[Python-ideas] Timing hefty or long-running blocks of code

Steven D'Aprano steve at pearwood.info
Sun Jun 2 07:29:40 CEST 2013


On 02/06/13 14:15, Clay Sweetser wrote:
>      I quite like this proposal. To me, the main advantage of such a context
> manager/decorator over the current timeit module is that it can be used for
> pieces of code that either can't or shouldn't be arbitrarily repeated.
>      For example, I am currently writing a plugin for the sublime text
> editor, and it would be very convenient for me to be able to get a quick
> summery of timing statistics for functions that make use of the editor's
> plugin api to modify documents.
>      My only suggestion for the proposed function is to allow the output of
> statistics similar to the ones the timeit module allows, such as the mean
> runtime of a block of code.

While I don't wish to discourage anyone with the good sense to agree with my proposal *wink*, in fairness I should say a couple of things:

* A context manager is not capable of running the body of the
   block multiple times automatically. If you want to do that,
   you need to wrap it in a for-loop, or just use timeit.Timer.

* Even when you run multiple trials, say using Timer.repeat(),
   taking the mean is statistically the wrong thing to do.

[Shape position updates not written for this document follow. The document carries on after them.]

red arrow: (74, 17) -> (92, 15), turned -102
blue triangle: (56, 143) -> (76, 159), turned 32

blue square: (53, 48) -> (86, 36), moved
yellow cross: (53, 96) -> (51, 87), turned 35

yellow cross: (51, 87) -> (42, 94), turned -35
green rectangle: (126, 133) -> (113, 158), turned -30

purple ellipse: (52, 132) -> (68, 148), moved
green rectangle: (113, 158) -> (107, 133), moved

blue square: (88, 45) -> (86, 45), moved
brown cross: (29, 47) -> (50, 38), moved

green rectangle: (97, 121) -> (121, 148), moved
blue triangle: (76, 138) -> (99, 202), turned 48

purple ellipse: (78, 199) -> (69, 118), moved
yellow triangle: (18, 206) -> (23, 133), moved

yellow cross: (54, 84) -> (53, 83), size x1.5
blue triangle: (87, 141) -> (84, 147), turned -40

The docs already say this:

[quote]
It’s tempting to calculate mean and standard deviation from the result vector and report these. However, this is not very useful. In a typical case, the lowest value gives a lower bound for how fast your machine can run the given code snippet; higher values in the result vector are typically not caused by variability in Python’s speed, but by other processes interfering with your timing accuracy. So the min() of the result is probably the only number you should be interested in. After that, you should look at the entire vector and apply common sense rather than statistics.
[end quote]

http://docs.python.org/2/library/timeit.html#timeit.Timer.repeat


To put it another way, you can assume that each timeit result is made up of two components:

- the "actual" or "real" time that the code would take in a perfect world where no other processes are running and your code is run at the highest speed possible;

- plus some unknown error, due to external factors, overhead of the timing code, etc.

Note that the error is always strictly positive, never negative or zero. So the min() of the timing results is the best estimate of the "actual" time. Any other estimate, including mean or median, will be higher than the minimum, and therefore less accurate.